START Records for this exercise

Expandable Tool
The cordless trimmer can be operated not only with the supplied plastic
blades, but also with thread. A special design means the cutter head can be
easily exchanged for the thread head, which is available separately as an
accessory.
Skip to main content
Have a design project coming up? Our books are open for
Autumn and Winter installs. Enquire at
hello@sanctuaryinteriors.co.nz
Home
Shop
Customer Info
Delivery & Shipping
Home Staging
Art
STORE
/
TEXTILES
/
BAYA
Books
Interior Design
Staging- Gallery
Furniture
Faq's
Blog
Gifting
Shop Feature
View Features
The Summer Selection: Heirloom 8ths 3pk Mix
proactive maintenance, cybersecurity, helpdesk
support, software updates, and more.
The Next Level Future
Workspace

END Records for this exercise
START Records for this exercise

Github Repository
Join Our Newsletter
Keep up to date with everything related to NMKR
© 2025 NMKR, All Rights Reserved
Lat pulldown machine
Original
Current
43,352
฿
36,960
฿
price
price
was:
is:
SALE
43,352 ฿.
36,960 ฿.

END Records for this exercise
START Records for this exercise

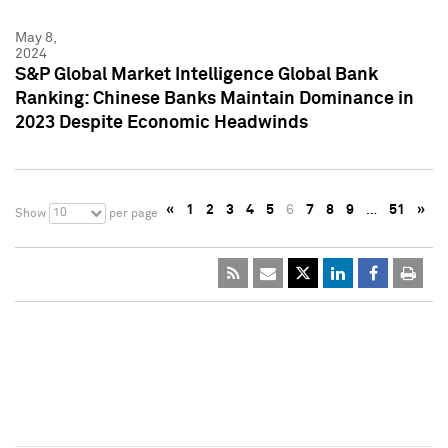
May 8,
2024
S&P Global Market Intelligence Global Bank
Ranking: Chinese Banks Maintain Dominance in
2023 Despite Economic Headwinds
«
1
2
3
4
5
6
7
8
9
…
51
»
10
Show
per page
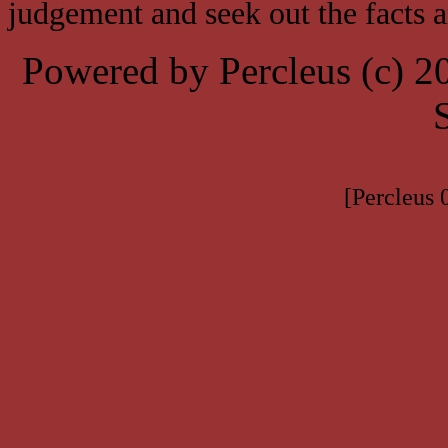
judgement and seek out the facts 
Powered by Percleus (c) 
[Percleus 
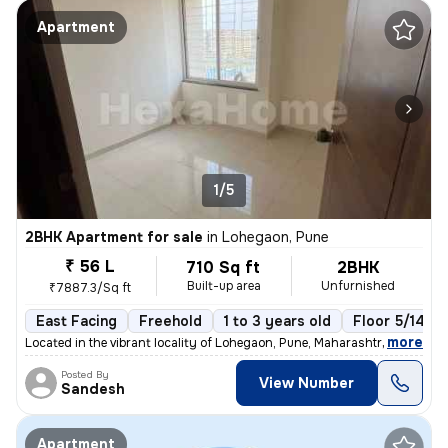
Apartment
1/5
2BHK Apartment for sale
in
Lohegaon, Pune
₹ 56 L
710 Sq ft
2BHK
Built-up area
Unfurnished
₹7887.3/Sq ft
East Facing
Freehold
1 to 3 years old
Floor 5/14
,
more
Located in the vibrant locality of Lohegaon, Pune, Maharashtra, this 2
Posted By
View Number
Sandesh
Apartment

END Records for this exercise

**Exercise prompt**
Which lines in the data above hold the string "Pune"? Show each one.

**Response area**
Lohegaon, Pune
Located in the vibrant locality of Lohegaon, Pune, Maharashtra, this 2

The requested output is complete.